Case study


17 November 2021

Developing the sugar production process to do more with less

At British Sugar, we are constantly exploring ways to optimise our factory operations at every point of the sugar-making process.

In 2020, the UK sugar beet crop faced significant challenges. Aphids spread the Virus Yellows crop disease to sugar beet and this, combined with extreme weather, resulted in well below-average crop yields and a reduction in our sugar production.

We developed an ambitious plan to minimise the impact of this through a fundamental process change in the sugar-making process at our factory at Wissington in Norfolk, aimed at increasing sugar production to ensure we could keep our customers supplied.

The plan involved the introduction of a further boiling stage for the sugar juice extracted from the sugar beet which, combined with modifications to our on-site chromatography plant, resulted in increased operational efficiency and the ability to extract an additional 25,000 tonnes of sugar from the crop.

From reaching the concept, through to designing, building and commissioning, the process took less than nine months and our targeted production volumes were achieved within the first five weeks of operation.

The project’s success relied on quick decisions, engineering excellence and a customer-led approach from the teams.
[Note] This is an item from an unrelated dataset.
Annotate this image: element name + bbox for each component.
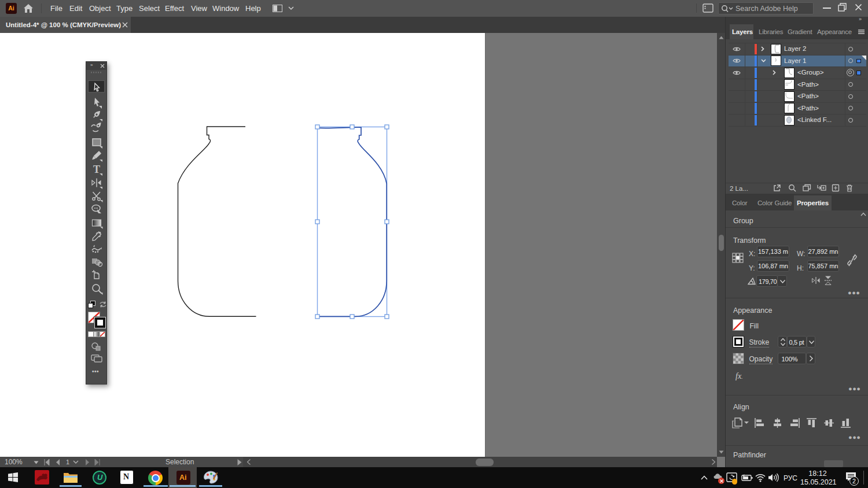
svg-text:1: 1 [66, 459, 69, 465]
svg-text:T: T [93, 164, 100, 175]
The investment not only drove increased production of white sugar by using the sugar molasses we produce from sugar beet differently, but it also increased the amount of the co-product betaine we produced for other markets.

Jeff Nan (pictured above right), who joined our Chemical Engineering Graduate Scheme in 2018 and was a finalist in the 2020 Food and Drink Federation’s Food and Drink Engineer of the Year Award, was integral to the success of this project, bringing his process engineering experience to deliver against a challenging timeline.

We will continue to invest in our engineering ingenuity to drive our efficiency and use as much of our raw material as possible. Doing more with less is at the heart of our circular economy approach, as we strive to maximise value and minimise waste.